God in the mud: A divinity student’s life-altering experience

By Jan Parker ’18 M.Div.

In the summer of 2013, I took a Yale Divinity School class with an eminent scholar who both shocked me and motivated me. That class was the catalyst for my pursuing Christ in a formal academic way, leading to my becoming an officially enrolled student at YDS two years later. But it was an emotionally rocky ride—especially at the moment when the professor asked in class: Is God in the crap?

Standing my high moral ground, I was deeply offended.  I thought, What the heck is this teacher talking about?  My God—my majestic God of splendor and grace, the one to whom I bow my head in prayer and supplication toreduced to excrement? I thought the heavens would open right then and bolts of lightning would singe us all in judgment. (Yes, I was naïve and inexperienced.)

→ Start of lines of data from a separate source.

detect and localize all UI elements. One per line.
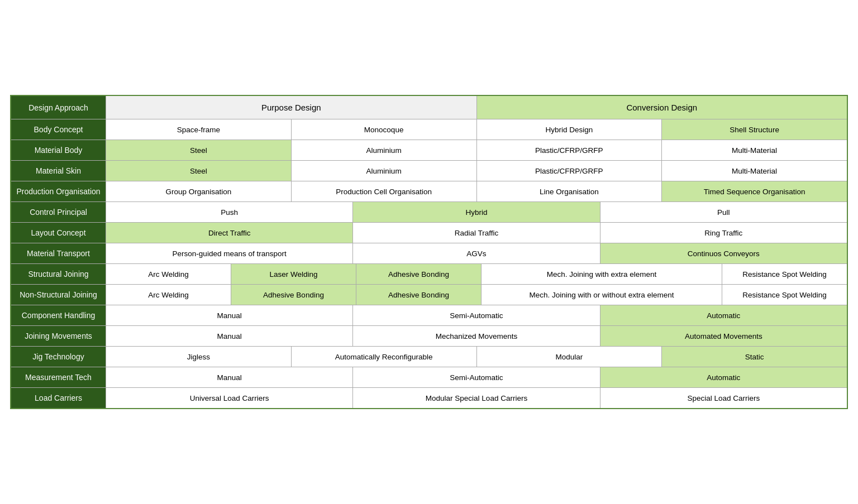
content-component-handling: Manual Semi-Automatic Automatic bbox=[106, 305, 847, 325]
cell-static: Static bbox=[662, 347, 847, 367]
row-layout-concept: Layout Concept Direct Traffic Radial Tra… bbox=[11, 223, 847, 243]
label-production-org: Production Organisation bbox=[11, 181, 106, 201]
main-table: Design Approach Purpose Design Conversio… bbox=[10, 95, 848, 409]
label-body-concept: Body Concept bbox=[11, 119, 106, 140]
row-material-body: Material Body Steel Aluminium Plastic/CF… bbox=[11, 140, 847, 161]
label-joining-movements: Joining Movements bbox=[11, 326, 106, 346]
cell-line-org: Line Organisation bbox=[477, 181, 662, 201]
row-material-skin: Material Skin Steel Aluminium Plastic/CF… bbox=[11, 161, 847, 181]
cell-arc-welding-struct: Arc Welding bbox=[106, 264, 231, 284]
cell-modular-special-load: Modular Special Load Carriers bbox=[353, 388, 600, 408]
cell-manual-movements: Manual bbox=[106, 326, 353, 346]
content-non-structural-joining: Arc Welding Adhesive Bonding Adhesive Bo… bbox=[106, 285, 847, 305]
row-component-handling: Component Handling Manual Semi-Automatic… bbox=[11, 305, 847, 326]
cell-adhesive-bonding-struct: Adhesive Bonding bbox=[356, 264, 482, 284]
cell-universal-load: Universal Load Carriers bbox=[106, 388, 353, 408]
cell-special-load: Special Load Carriers bbox=[600, 388, 847, 408]
cell-laser-welding: Laser Welding bbox=[231, 264, 356, 284]
content-production-org: Group Organisation Production Cell Organ… bbox=[106, 181, 847, 201]
cell-automatic-measurement: Automatic bbox=[600, 367, 847, 387]
cell-conversion-design: Conversion Design bbox=[477, 96, 847, 119]
label-material-skin: Material Skin bbox=[11, 161, 106, 181]
cell-shell-structure: Shell Structure bbox=[662, 119, 847, 140]
row-production-org: Production Organisation Group Organisati… bbox=[11, 181, 847, 202]
label-non-structural-joining: Non-Structural Joining bbox=[11, 285, 106, 305]
label-control-principal: Control Principal bbox=[11, 202, 106, 222]
row-non-structural-joining: Non-Structural Joining Arc Welding Adhes… bbox=[11, 285, 847, 305]
content-material-body: Steel Aluminium Plastic/CFRP/GRFP Multi-… bbox=[106, 140, 847, 160]
content-load-carriers: Universal Load Carriers Modular Special … bbox=[106, 388, 847, 408]
cell-mech-joining-extra: Mech. Joining with extra element bbox=[482, 264, 722, 284]
label-jig-technology: Jig Technology bbox=[11, 347, 106, 367]
label-load-carriers: Load Carriers bbox=[11, 388, 106, 408]
content-layout-concept: Direct Traffic Radial Traffic Ring Traff… bbox=[106, 223, 847, 243]
label-measurement-tech: Measurement Tech bbox=[11, 367, 106, 387]
content-jig-technology: Jigless Automatically Reconfigurable Mod… bbox=[106, 347, 847, 367]
cell-modular: Modular bbox=[477, 347, 662, 367]
cell-multi-material-body: Multi-Material bbox=[662, 140, 847, 160]
cell-semi-auto-measurement: Semi-Automatic bbox=[353, 367, 600, 387]
cell-steel-body: Steel bbox=[106, 140, 292, 160]
label-component-handling: Component Handling bbox=[11, 305, 106, 325]
cell-resistance-spot-nonstruct: Resistance Spot Welding bbox=[722, 285, 847, 305]
content-body-concept: Space-frame Monocoque Hybrid Design Shel… bbox=[106, 119, 847, 140]
cell-manual-measurement: Manual bbox=[106, 367, 353, 387]
content-material-transport: Person-guided means of transport AGVs Co… bbox=[106, 243, 847, 263]
cell-direct-traffic: Direct Traffic bbox=[106, 223, 353, 243]
row-control-principal: Control Principal Push Hybrid Pull bbox=[11, 202, 847, 223]
content-control-principal: Push Hybrid Pull bbox=[106, 202, 847, 222]
cell-person-guided: Person-guided means of transport bbox=[106, 243, 353, 263]
cell-adhesive-bonding-nonstruct1: Adhesive Bonding bbox=[231, 285, 356, 305]
cell-jigless: Jigless bbox=[106, 347, 292, 367]
cell-adhesive-bonding-nonstruct2: Adhesive Bonding bbox=[356, 285, 482, 305]
cell-agvs: AGVs bbox=[353, 243, 600, 263]
cell-steel-skin: Steel bbox=[106, 161, 292, 181]
cell-pull: Pull bbox=[600, 202, 847, 222]
row-design-approach: Design Approach Purpose Design Conversio… bbox=[11, 96, 847, 119]
cell-hybrid-control: Hybrid bbox=[353, 202, 600, 222]
cell-plastic-skin: Plastic/CFRP/GRFP bbox=[477, 161, 662, 181]
cell-auto-reconfig: Automatically Reconfigurable bbox=[292, 347, 477, 367]
cell-timed-seq-org: Timed Sequence Organisation bbox=[662, 181, 847, 201]
row-joining-movements: Joining Movements Manual Mechanized Move… bbox=[11, 326, 847, 347]
non-structural-label: Non-Structural Joining bbox=[20, 290, 97, 299]
cell-continuos-conveyors: Continuos Conveyors bbox=[600, 243, 847, 263]
row-material-transport: Material Transport Person-guided means o… bbox=[11, 243, 847, 264]
content-joining-movements: Manual Mechanized Movements Automated Mo… bbox=[106, 326, 847, 346]
material-skin-label: Material Skin bbox=[36, 166, 81, 175]
cell-space-frame: Space-frame bbox=[106, 119, 292, 140]
cell-mech-joining-without: Mech. Joining with or without extra elem… bbox=[482, 285, 722, 305]
cell-push: Push bbox=[106, 202, 353, 222]
row-body-concept: Body Concept Space-frame Monocoque Hybri… bbox=[11, 119, 847, 140]
cell-group-org: Group Organisation bbox=[106, 181, 292, 201]
cell-aluminium-body: Aluminium bbox=[292, 140, 477, 160]
cell-aluminium-skin: Aluminium bbox=[292, 161, 477, 181]
cell-production-cell-org: Production Cell Organisation bbox=[292, 181, 477, 201]
label-material-transport: Material Transport bbox=[11, 243, 106, 263]
cell-manual-handling: Manual bbox=[106, 305, 353, 325]
cell-resistance-spot-struct: Resistance Spot Welding bbox=[722, 264, 847, 284]
cell-multi-material-skin: Multi-Material bbox=[662, 161, 847, 181]
cell-automatic-handling: Automatic bbox=[600, 305, 847, 325]
cell-purpose-design: Purpose Design bbox=[106, 96, 477, 119]
cell-hybrid-design: Hybrid Design bbox=[477, 119, 662, 140]
cell-monocoque: Monocoque bbox=[292, 119, 477, 140]
cell-mechanized-movements: Mechanized Movements bbox=[353, 326, 600, 346]
row-measurement-tech: Measurement Tech Manual Semi-Automatic A… bbox=[11, 367, 847, 388]
row-jig-technology: Jig Technology Jigless Automatically Rec… bbox=[11, 347, 847, 367]
label-material-body: Material Body bbox=[11, 140, 106, 160]
cell-plastic-body: Plastic/CFRP/GRFP bbox=[477, 140, 662, 160]
content-material-skin: Steel Aluminium Plastic/CFRP/GRFP Multi-… bbox=[106, 161, 847, 181]
cell-semi-auto-handling: Semi-Automatic bbox=[353, 305, 600, 325]
cell-radial-traffic: Radial Traffic bbox=[353, 223, 600, 243]
content-measurement-tech: Manual Semi-Automatic Automatic bbox=[106, 367, 847, 387]
row-structural-joining: Structural Joining Arc Welding Laser Wel… bbox=[11, 264, 847, 285]
label-design-approach: Design Approach bbox=[11, 96, 106, 119]
cell-arc-welding-nonstruct: Arc Welding bbox=[106, 285, 231, 305]
label-structural-joining: Structural Joining bbox=[11, 264, 106, 284]
cell-ring-traffic: Ring Traffic bbox=[600, 223, 847, 243]
cell-automated-movements: Automated Movements bbox=[600, 326, 847, 346]
content-design-approach: Purpose Design Conversion Design bbox=[106, 96, 847, 119]
label-layout-concept: Layout Concept bbox=[11, 223, 106, 243]
content-structural-joining: Arc Welding Laser Welding Adhesive Bondi… bbox=[106, 264, 847, 284]
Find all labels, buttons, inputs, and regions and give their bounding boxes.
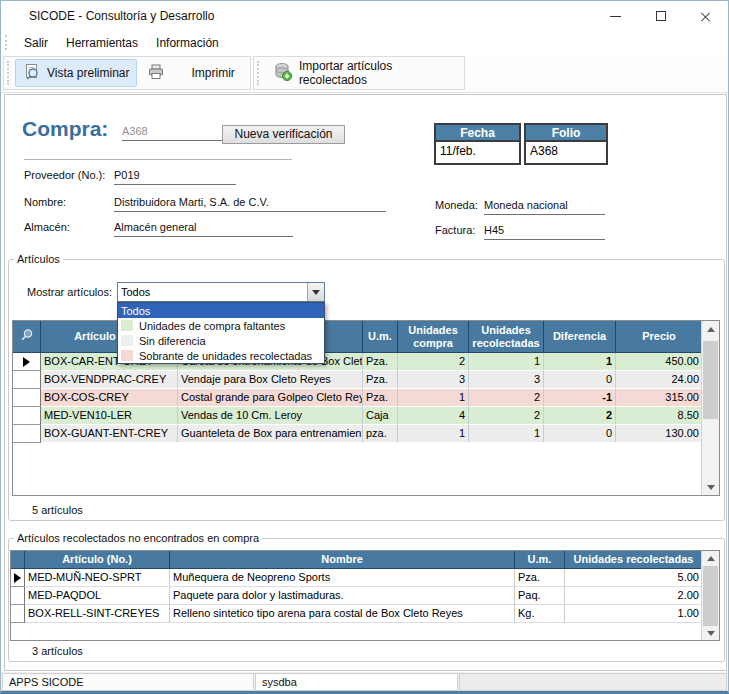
combobox-dropdown-button[interactable] — [307, 283, 324, 301]
row-selector[interactable] — [13, 407, 41, 425]
status-app-name: APPS SICODE — [2, 673, 254, 691]
filter-combobox[interactable]: Todos — [117, 282, 325, 302]
row-selector[interactable] — [13, 353, 41, 371]
row-selector[interactable] — [11, 605, 25, 623]
maximize-icon — [656, 11, 666, 21]
unidades-compra-cell: 4 — [398, 407, 469, 425]
articles-table-body: BOX-CAR-ENT-CREYCareta de entrenamiento … — [13, 353, 719, 443]
current-row-indicator — [23, 357, 30, 367]
proveedor-field[interactable]: P019 — [114, 167, 236, 185]
um-cell: Pza. — [363, 371, 398, 389]
scroll-down-icon[interactable] — [702, 626, 719, 640]
table-row[interactable]: BOX-GUANT-ENT-CREYGuanteleta de Box para… — [13, 425, 719, 443]
unidades-recolectadas-cell: 3 — [469, 371, 544, 389]
table-row[interactable]: MED-VEN10-LERVendas de 10 Cm. LeroyCaja4… — [13, 407, 719, 425]
scroll-up-icon[interactable] — [702, 551, 719, 565]
almacen-field[interactable]: Almacén general — [114, 219, 293, 237]
close-button[interactable] — [683, 1, 728, 31]
table-row[interactable]: MED-MUÑ-NEO-SPRTMuñequera de Neopreno Sp… — [11, 569, 719, 587]
column-header[interactable]: Diferencia — [544, 321, 616, 353]
unidades-recolectadas-cell: 1 — [469, 353, 544, 371]
unidades-recolectadas-cell: 1 — [469, 425, 544, 443]
column-header[interactable]: Artículo (No.) — [25, 551, 170, 569]
menu-item-informacion[interactable]: Información — [147, 33, 228, 53]
articulo-cell: MED-MUÑ-NEO-SPRT — [25, 569, 170, 587]
preview-document-magnifier-icon — [23, 63, 41, 84]
table-row[interactable]: BOX-RELL-SINT-CREYESRelleno sintetico ti… — [11, 605, 719, 623]
compra-number-field[interactable]: A368 — [122, 123, 222, 141]
column-header[interactable]: Precio — [616, 321, 703, 353]
title-bar: SICODE - Consultoría y Desarrollo — [1, 1, 728, 31]
scroll-up-icon[interactable] — [702, 321, 719, 337]
row-selector[interactable] — [13, 389, 41, 407]
diferencia-cell: 0 — [544, 371, 616, 389]
column-header[interactable]: U.m. — [515, 551, 565, 569]
table-row[interactable]: MED-PAQDOLPaquete para dolor y lastimadu… — [11, 587, 719, 605]
app-window: SICODE - Consultoría y Desarrollo Salir … — [0, 0, 729, 694]
table-row[interactable]: BOX-COS-CREYCostal grande para Golpeo Cl… — [13, 389, 719, 407]
toolbar-grip-handle[interactable] — [7, 61, 12, 85]
status-empty-panel — [459, 673, 727, 691]
selector-column-header[interactable] — [11, 551, 25, 569]
menu-grip-handle[interactable] — [5, 35, 9, 50]
current-row-indicator — [14, 573, 21, 583]
toolbar-grip-handle[interactable] — [257, 61, 262, 85]
nueva-verificacion-button[interactable]: Nueva verificación — [222, 125, 345, 144]
moneda-field[interactable]: Moneda nacional — [484, 197, 605, 215]
factura-field[interactable]: H45 — [484, 222, 605, 240]
folio-value: A368 — [526, 142, 606, 163]
not-found-count-label: 3 artículos — [32, 645, 83, 657]
nombre-cell: Guanteleta de Box para entrenamiento — [178, 425, 363, 443]
menu-item-salir[interactable]: Salir — [15, 33, 57, 53]
option-color-swatch — [121, 350, 133, 361]
articulo-cell: BOX-RELL-SINT-CREYES — [25, 605, 170, 623]
filter-label: Mostrar artículos: — [27, 286, 112, 298]
precio-cell: 8.50 — [616, 407, 703, 425]
nombre-cell: Costal grande para Golpeo Cleto Reyes — [178, 389, 363, 407]
not-found-table-header: Artículo (No.)NombreU.m.Unidades recolec… — [11, 551, 719, 569]
not-found-table-scrollbar[interactable] — [701, 551, 719, 640]
minimize-button[interactable] — [593, 1, 638, 31]
selector-column-header[interactable] — [13, 321, 41, 353]
option-label: Unidades de compra faltantes — [139, 320, 285, 332]
column-header[interactable]: Unidades compra — [398, 321, 469, 353]
precio-cell: 315.00 — [616, 389, 703, 407]
maximize-button[interactable] — [638, 1, 683, 31]
filter-option[interactable]: Unidades de compra faltantes — [118, 318, 324, 333]
import-articles-button[interactable]: Importar artículos recolectados — [265, 59, 464, 87]
menu-item-herramientas[interactable]: Herramientas — [57, 33, 147, 53]
scrollbar-thumb[interactable] — [703, 566, 718, 626]
articles-table-scrollbar[interactable] — [701, 321, 719, 495]
option-label: Todos — [121, 305, 150, 317]
column-header[interactable]: Nombre — [170, 551, 515, 569]
filter-option[interactable]: Sin diferencia — [118, 333, 324, 348]
not-found-table-body: MED-MUÑ-NEO-SPRTMuñequera de Neopreno Sp… — [11, 569, 719, 623]
print-button-label: Imprimir — [191, 66, 234, 80]
um-cell: Pza. — [363, 389, 398, 407]
filter-option[interactable]: Todos — [118, 303, 324, 318]
scroll-down-icon[interactable] — [702, 479, 719, 495]
nombre-field[interactable]: Distribuidora Marti, S.A. de C.V. — [114, 194, 386, 212]
print-button[interactable]: Imprimir — [139, 59, 242, 87]
column-header[interactable]: Unidades recolectadas — [565, 551, 703, 569]
not-found-table: Artículo (No.)NombreU.m.Unidades recolec… — [10, 550, 720, 641]
row-selector[interactable] — [13, 425, 41, 443]
table-row[interactable]: BOX-VENDPRAC-CREYVendaje para Box Cleto … — [13, 371, 719, 389]
column-header[interactable]: Unidades recolectadas — [469, 321, 544, 353]
unidades-compra-cell: 1 — [398, 425, 469, 443]
toolbar-group-import: Importar artículos recolectados — [253, 56, 465, 90]
nombre-cell: Vendas de 10 Cm. Leroy — [178, 407, 363, 425]
column-header[interactable]: U.m. — [363, 321, 398, 353]
articulo-cell: BOX-COS-CREY — [41, 389, 178, 407]
scrollbar-thumb[interactable] — [703, 341, 718, 419]
row-selector[interactable] — [13, 371, 41, 389]
row-selector[interactable] — [11, 587, 25, 605]
database-import-icon — [273, 62, 293, 85]
row-selector[interactable] — [11, 569, 25, 587]
filter-option[interactable]: Sobrante de unidades recolectadas — [118, 348, 324, 363]
nombre-cell: Relleno sintetico tipo arena para costal… — [170, 605, 515, 623]
unidades-recolectadas-cell: 2.00 — [565, 587, 703, 605]
nombre-cell: Vendaje para Box Cleto Reyes — [178, 371, 363, 389]
preview-button[interactable]: Vista preliminar — [15, 59, 137, 87]
nombre-cell: Paquete para dolor y lastimaduras. — [170, 587, 515, 605]
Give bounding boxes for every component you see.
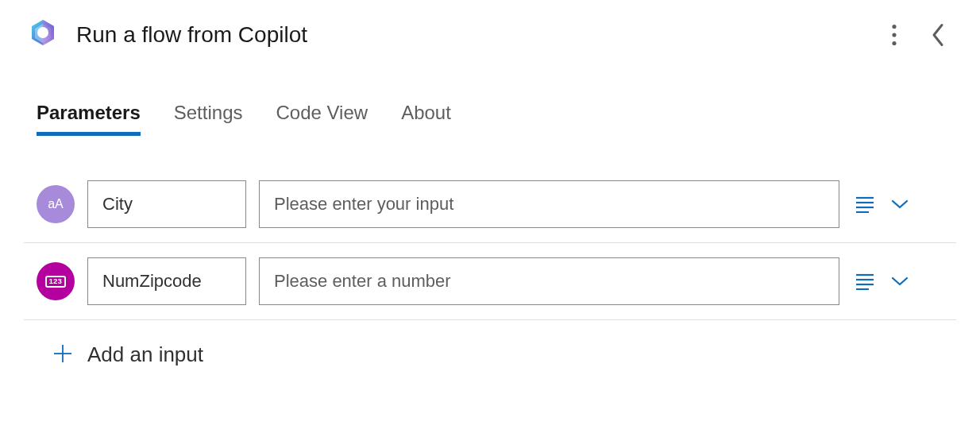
parameter-name-input[interactable] bbox=[87, 257, 246, 305]
tab-code-view[interactable]: Code View bbox=[276, 102, 368, 136]
svg-point-3 bbox=[892, 41, 896, 45]
format-options-button[interactable] bbox=[852, 269, 878, 293]
chevron-down-icon bbox=[890, 199, 909, 210]
row-actions bbox=[852, 269, 956, 293]
parameter-row: aA bbox=[24, 166, 956, 243]
plus-icon bbox=[52, 343, 73, 367]
tab-bar: Parameters Settings Code View About bbox=[24, 102, 956, 136]
parameter-name-input[interactable] bbox=[87, 180, 246, 228]
lines-icon bbox=[855, 273, 874, 290]
row-actions bbox=[852, 192, 956, 216]
chevron-left-icon bbox=[931, 23, 945, 47]
svg-point-0 bbox=[37, 27, 48, 38]
tab-settings[interactable]: Settings bbox=[174, 102, 243, 136]
panel-title: Run a flow from Copilot bbox=[76, 22, 874, 48]
svg-point-1 bbox=[892, 25, 896, 29]
tab-parameters[interactable]: Parameters bbox=[37, 102, 141, 136]
tab-about[interactable]: About bbox=[401, 102, 451, 136]
add-input-button[interactable]: Add an input bbox=[24, 320, 956, 367]
type-glyph: 123 bbox=[45, 276, 67, 288]
more-options-button[interactable] bbox=[888, 21, 901, 49]
parameter-value-input[interactable] bbox=[259, 180, 839, 228]
type-glyph: aA bbox=[48, 197, 64, 211]
svg-point-2 bbox=[892, 33, 896, 37]
copilot-logo-icon bbox=[24, 16, 62, 54]
header-actions bbox=[888, 20, 948, 50]
parameters-list: aA bbox=[24, 166, 956, 320]
parameter-value-input[interactable] bbox=[259, 257, 839, 305]
trigger-panel: Run a flow from Copilot Parameters Setti… bbox=[0, 0, 980, 383]
panel-header: Run a flow from Copilot bbox=[24, 16, 956, 54]
number-type-icon: 123 bbox=[37, 262, 75, 300]
add-input-label: Add an input bbox=[87, 342, 203, 367]
expand-row-button[interactable] bbox=[887, 195, 912, 213]
vertical-dots-icon bbox=[891, 24, 897, 46]
collapse-button[interactable] bbox=[928, 20, 948, 50]
lines-icon bbox=[855, 195, 874, 213]
chevron-down-icon bbox=[890, 276, 909, 287]
expand-row-button[interactable] bbox=[887, 273, 912, 290]
text-type-icon: aA bbox=[37, 185, 75, 223]
parameter-row: 123 bbox=[24, 243, 956, 320]
format-options-button[interactable] bbox=[852, 192, 878, 216]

To see the real poverty firsthand, to see God’s children clad in tattered clothing, playing in mud-soaked waters and thirsting for clean water, is to understand the distinction between being the crap and being in the “crap”—or, better stated, in the thick of the circumstances of suffering and dejection and hopelessness.

I did not make that distinction when the professor put the question out for us to ponder that hot summer afternoon at Yale. But I finally understood when I traveled to East Africa recently to interview Nadere Johnson, a photographer by vocation but minister by calling, and got to see his NGO, Operation International Gift of Knowledge (OIGOK), in action.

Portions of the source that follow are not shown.